A continuación, John Harmon le preguntó a su señora si no le gustaría ver su casa. Y era una casa exquisita, hermosa y de buen gusto; y la recorrieron en procesión; la Inagotable, en el pecho de la señora Boffin (aún con los ojos muy abiertos), ocupando la posición central, y el señor Boffin cerrando la comitiva. Y en la exquisita mesa de tocador de Bella había un cofre de marfil, y dentro del cofre había joyas que jamás había imaginado, y en el piso superior una habitación infantil adornada con los colores del arco iris; «aunque no ha sido fácil que la tuvieran a punto en tan poco tiempo», dijo John Harmon.

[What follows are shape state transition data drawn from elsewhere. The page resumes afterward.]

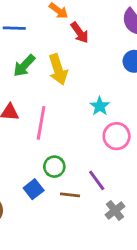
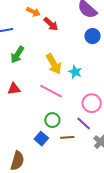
yellow arrow: (58, 70) -> (54, 64), moved
pink line: (41, 123) -> (51, 91), moved, turned -60
pink circle: (117, 136) -> (92, 103), moved

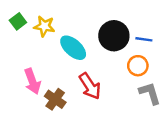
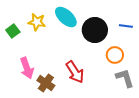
green square: (18, 21) -> (13, 31), moved
blue line: (144, 39) -> (126, 26), moved
cyan ellipse: (73, 48) -> (66, 17), moved

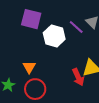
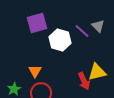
purple square: (31, 19) -> (37, 23), turned -30

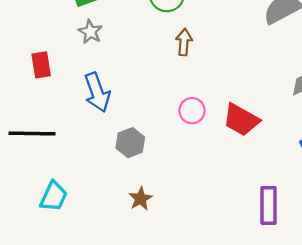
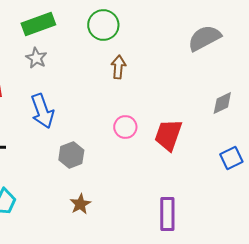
red trapezoid: (241, 120) -> (168, 135), turned 80
purple rectangle: (269, 205) -> (167, 214), moved

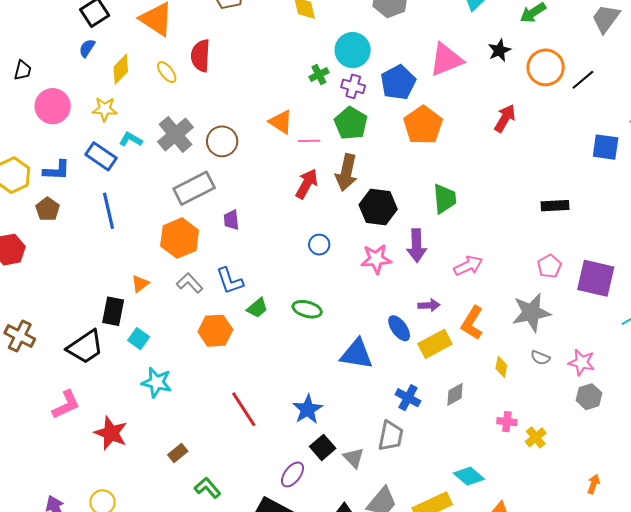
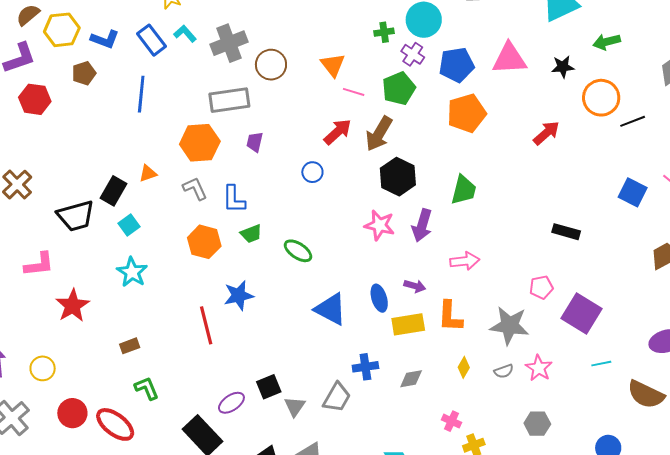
blue circle: (319, 245) -> (312, 172), moved
orange L-shape: (472, 323) -> (450, 316), turned -48
gray semicircle: (540, 358) -> (504, 371), turned -60
pink star: (582, 362) -> (539, 368), moved
blue cross: (408, 398) -> (365, 367), turned 35
blue star: (308, 409) -> (239, 295), moved

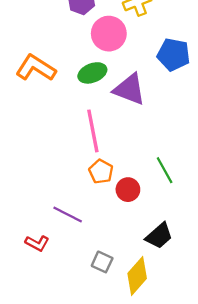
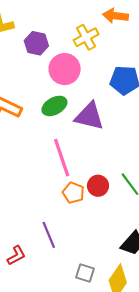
red circle: (128, 190) -> (98, 186), moved
purple line: (68, 215) -> (49, 235), turned 48
red L-shape: (37, 243) -> (16, 256), moved, turned -50

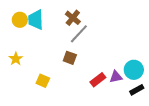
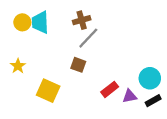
brown cross: (73, 18) -> (82, 20), turned 35
purple triangle: (116, 77) -> (130, 96), moved
yellow square: (43, 81) -> (48, 91), size x1.5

Una vez inspeccionada la casa, unos emisarios se llevaron a la Inagotable, a la que poco después oyeron chillar entre los arco iris; momento en el que Bella se retiró de la presencia de los caballeros, y cesaron los gritos, y una sonriente Paz acompañó a esa joven rama de olivo.

—¡Entra y echa un vistazo, Noddy! —le dijo la señora Boffin a su esposo.

El señor Boffin permitió que lo llevaran de puntillas hasta la puerta del cuarto de la niña y se asomó con inmensa satisfacción, aunque lo único que había que ver era a Bella en un meditabundo estado de felicidad, sentada en una sillita baja junto a la lumbre, con la niña en sus claros brazos juveniles, y sus suaves pestañas protegiendo sus ojos del fuego.

—Parece que el espíritu del anciano ha hallado por fin descanso, ¿verdad? —dijo la señora Boffin.

—Sí, anciana.

—Y que el dinero ha vuelto a cobrar lustre, tras mucho tiempo oxidándose en la oscuridad, y que al fin comienza a centellear al sol.

—Sí, anciana.

—Y que pinta una imagen hermosa y prometedora, ¿verdad?

—Sí, anciana.

Pero el señor Boffin, viendo al instante que aquello merecía ser rematado con una ocurrencia, endilgó el siguiente comentario, pronunciado con un espeluznante gruñido de oso:

—¿Una imagen hermosa y prometedora? ¡Miau, cuá-cuá, guauguau!

Y a continuación bajó trotando las escaleras, mientras sus hombros sufrían la más viva conmoción.